Prabowo Nyatakan Dukung UU Perampasan Aset, Pengamat: DPR Tunggu Apa Lagi?

3 months ago 9
Di hadapan ribuan buruh, Presiden Prabowo nyatakan dukungannya pada UU Perampasan Aset. Foto: Dok. Setneg

Di hadapan ribuan buruh yang memadati kawasan Monas pada peringatan Hari Buruh Internasional, Presiden Prabowo Subianto menyatakan dukungannya terhadap percepatan pembahasan Rancangan Undang-Undang (RUU) Perampasan Aset.

Dukungan itu dinyatakannya dengan lantang dan langsung: “Dalam rangka pemberantasan korupsi, saya mendukung Undang-Undang Perampasan Aset. Saya mendukung.”

Bahkan, Presiden Prabowo tak ragu untuk menyebut bahwa negara harus bersikap tegas terhadap para koruptor.

“Enak aja udah nyolong enggak mau kembalikan aset, gue tarik aja,” ucapnya, disambut sorak massa.

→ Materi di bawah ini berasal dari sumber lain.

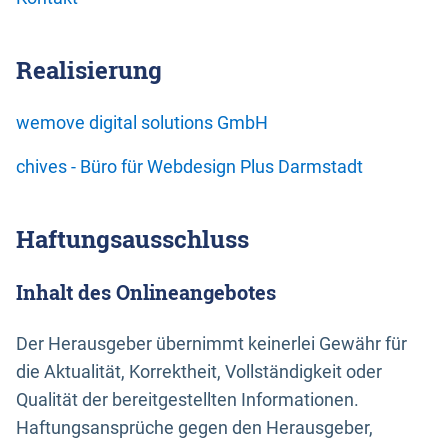
Realisierung
wemove digital solutions GmbH
chives - Büro für Webdesign Plus Darmstadt
Haftungsausschluss
Inhalt des Onlineangebotes
Der Herausgeber übernimmt keinerlei Gewähr für
die Aktualität, Korrektheit, Vollständigkeit oder
Qualität der bereitgestellten Informationen.
Haftungsansprüche gegen den Herausgeber,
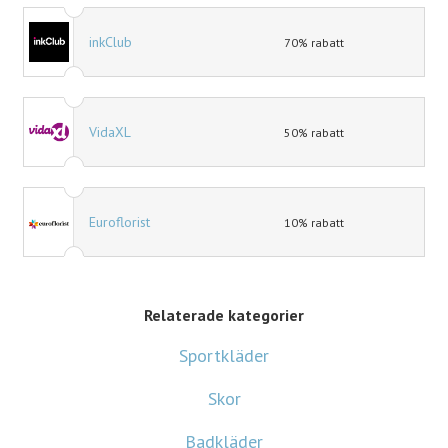
inkClub
70% rabatt
VidaXL
50% rabatt
Euroflorist
10% rabatt
Relaterade kategorier
Sportkläder
Skor
Badkläder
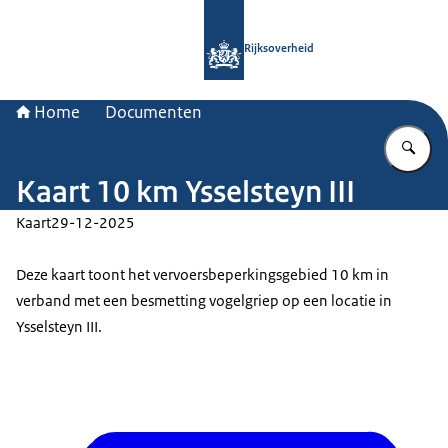
Naar de homepage van Rijksoverheid
Rijksoverheid
Home
Documenten
Vu
Kaart 10 km Ysselsteyn III
Kaart
29-12-2025
Deze kaart toont het vervoersbeperkingsgebied 10 km in
verband met een besmetting vogelgriep op een locatie in
Ysselsteyn III.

Pernyataan tersebut langsung menjadi perhatian banyak pihak, termasuk pengamat hukum dan pembangunan Hardjuno Wiwoho. Ia menyebut dukungan Presiden sebagai momen krusial yang seharusnya menjadi pemicu bagi pemerintah dan DPR untuk segera bergerak.

“Apa yang disampaikan Presiden adalah sinyal politik yang jelas dan kuat,” ujar Hardjuno dalam rilis pers, Kamis (1/5).
“Sekarang tinggal keseriusan jajaran kabinet dan mayoritas di DPR—yang notabene berasal dari partai-partai koalisi presiden—untuk menindaklanjutinya menjadi aksi nyata.”

Tunggakan Lama yang Belum Selesai

RUU Perampasan Aset bukanlah produk hukum baru. Hardjuno menjelaskan, bahwa gagasan awal RUU tersebut telah disusun sejak era Presiden Susilo Bambang Yudhoyono. Pada 2012, Kementerian Hukum dan HAM secara resmi memasukkan RUU ini dalam Program Legislasi Nasional (Prolegnas). Namun sejak itu, proses pembahasan terus tertunda, menjadikannya salah satu dari banyak tunggakan legislasi dalam sistem hukum Indonesia.

Pada masa pemerintahan Presiden Joko Widodo, draf RUU kembali diangkat. Menteri Koordinator Politik, Hukum, dan Keamanan saat itu, Mahfud MD, bahkan telah menyusun dan mengirimkan Surat Presiden (Surpres) ke DPR pada Mei 2023, dengan nomor R-22/Pres/05/2023. Namun hingga awal 2025, RUU ini belum juga dibahas di parlemen dan tidak masuk dalam Prolegnas Prioritas.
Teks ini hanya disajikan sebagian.